Trabaja en equipo


¡Llegó la época de los convivios! Esas reuniones con los amigos, con los del grupo de la iglesia, con la familia y con los compañeros de trabajo que nadie se quiere perder. Algunos asisten por la comida, otros por los regalos… Afortunadamente la mayoría llega para compartir.

Yo, en la medida de lo posible, procuro estar en todas esas reuniones. ¡Son alegrísimas! Sonia, mi esposa, también se las disfruta mucho. Ella participa en los juegos y le gusta ganar en todos los concursos posibles.

Aunque me encanta el ponche y los tamales, no voy por eso. Suelo aprovechar estas actividades para darle gracias a las personas que me rodean por todo lo que contribuyen en mi vida. Esta semana compartí con los colaboradores de oficinas de Casa de Dios. Son casi 200 personas distribuidas en varios departamentos como administración, comunicación, televisión, contabilidad, auditoría, recursos humanos, planificación, mantenimiento y el área ministerial. Sin ellos, Casa de Dios no sería lo que hoy es. Sin ellos no podríamos llegar hasta donde el Señor nos ha llevado.

Cada miembro de este equipo facilita que yo pueda ir a predicar o dar conferencias fuera de Guatemala, que podamos atender las peticiones de oración que nos llegan diariamente, que nuestros proveedores sean atendidos adecuadamente, que el programa de televisión se transmita con excelencia y bendiga a la audiencia. Siempre se los he dicho: las victorias que yo alcanzo se deben a que ellos están conmigo.

La mayoría tiene un «bajo perfil», ustedes no los conocen, pero su labor cotidiana permite que alcancemos nuestras metas como congregación y como una organización donde después de Dios lo más importante son las personas, ese es el lema bajo el que trabajamos.

No puedo dejar de mencionar a los voluntarios, por quienes estoy inmensamente agradecido. Ellos se nos unen en los servicios dominicales, congresos y todas las actividades especiales que desarrollamos todo el año. ¡El trabajo que hacen con amor es increíble!

Partiendo de lo que dice 1 Corintios 12:12-27, todos somos miembros del Cuerpo de Cristo.
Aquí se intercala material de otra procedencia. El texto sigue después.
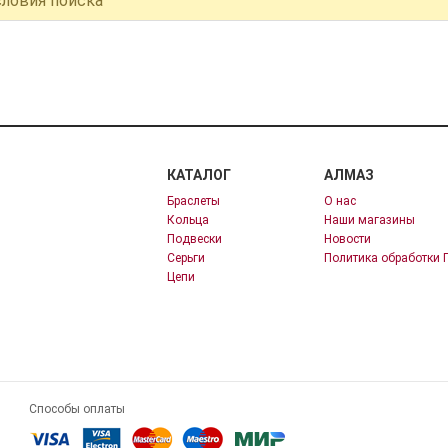
словия поиска
КАТАЛОГ
АЛМАЗ
Браслеты
О нас
Кольца
Наши магазины
Подвески
Новости
Серьги
Политика обработки 
Цепи
Способы оплаты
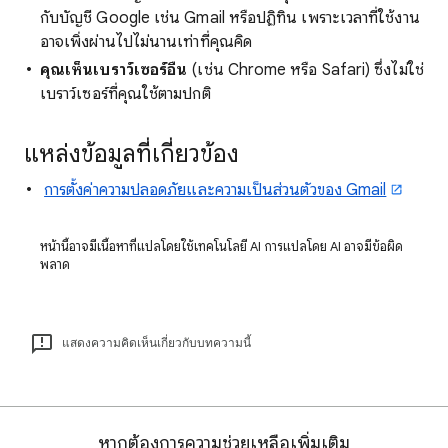
กับบัญชี Google เช่น Gmail หรือปฏิทิน เพราะเวลาที่ใช้งาน
อาจเพิ่งผ่านไปไม่นานเท่าที่คุณคิด
คุณเห็นเบราว์เซอร์อื่น
(เช่น Chrome หรือ Safari) ซึ่งไม่ใช่
เบราว์เซอร์ที่คุณใช้ตามปกติ
แหล่งข้อมูลที่เกี่ยวข้อง
การตั้งค่าความปลอดภัยและความเป็นส่วนตัวของ Gmail
หน้านี้อาจมีเนื้อหาที่แปลโดยใช้เทคโนโลยี AI การแปลโดย AI อาจมีข้อผิด
พลาด
แสดงความคิดเห็นเกี่ยวกับบทความนี้
หากต้องการความช่วยเหลือเพิ่มเติม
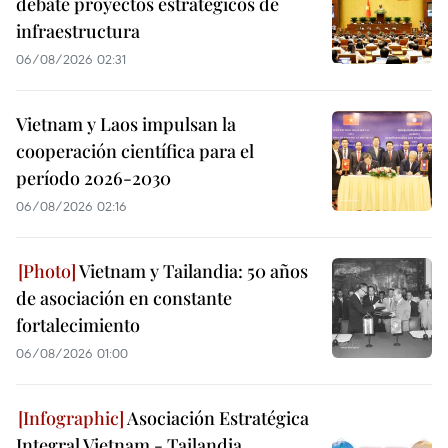
debate proyectos estratégicos de
infraestructura
06/08/2026 02:31
Vietnam y Laos impulsan la
cooperación científica para el
período 2026-2030
06/08/2026 02:16
Vietnam y Tailandia: 50 años
de asociación en constante
fortalecimiento
06/08/2026 01:00
Asociación Estratégica
Integral Vietnam - Tailandia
Él nos ordena y asigna como quiere, así todos en la sociedad formamos parte de ese gran equipo que la desarrolla: empresarios, estudiantes, ingenieros, constructores, vendedores, albañiles, servidores públicos, docentes, amas de casa, médicos, bomberos y todos los ciudadanos de un país.

Tú que atiendes a los clientes en una empresa, que trabajas en un call center, que das clases en una escuela, que vendes refrescos en un puesto del mercado o que oras por los enfermos también eres parte del equipo de Dios. Me gusta mucho una frase que dijo uno de los mejores jugadores de béisbol de todos los tiempos, Babe Ruth: “La forma en que un equipo juega en su conjunto determina su éxito. Puede que tenga el mayor grupo de estrellas individuales del mundo, pero si no juegan juntos, el club no valdrá ni diez centavos». Todos debemos ser los mejores jugadores de nuestros equipos: familiares, empresariales, ministeriales y de nuestra nación.

Sé fiel y agradecido con el equipo donde el Señor te ha puesto. ¡Ah! Y no olvides dar gracias a todos en el siguiente convivio.